## DESCRIPTION OF THE TASK
Omit every picture, then give all the entries again exactly.

## MATERIAL SHOWN
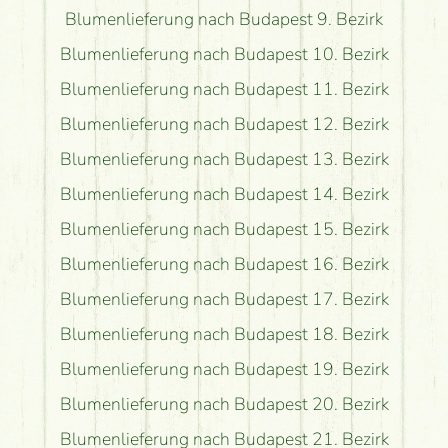
Blumenlieferung nach Budapest 9. Bezirk
Blumenlieferung nach Budapest 10. Bezirk
Blumenlieferung nach Budapest 11. Bezirk
Blumenlieferung nach Budapest 12. Bezirk
Blumenlieferung nach Budapest 13. Bezirk
Blumenlieferung nach Budapest 14. Bezirk
Blumenlieferung nach Budapest 15. Bezirk
Blumenlieferung nach Budapest 16. Bezirk
Blumenlieferung nach Budapest 17. Bezirk
Blumenlieferung nach Budapest 18. Bezirk
Blumenlieferung nach Budapest 19. Bezirk
Blumenlieferung nach Budapest 20. Bezirk
Blumenlieferung nach Budapest 21. Bezirk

## OUTPUT OF THE TASK
Blumenlieferung nach Budapest 9. Bezirk
Blumenlieferung nach Budapest 10. Bezirk
Blumenlieferung nach Budapest 11. Bezirk
Blumenlieferung nach Budapest 12. Bezirk
Blumenlieferung nach Budapest 13. Bezirk
Blumenlieferung nach Budapest 14. Bezirk
Blumenlieferung nach Budapest 15. Bezirk
Blumenlieferung nach Budapest 16. Bezirk
Blumenlieferung nach Budapest 17. Bezirk
Blumenlieferung nach Budapest 18. Bezirk
Blumenlieferung nach Budapest 19. Bezirk
Blumenlieferung nach Budapest 20. Bezirk
Blumenlieferung nach Budapest 21. Bezirk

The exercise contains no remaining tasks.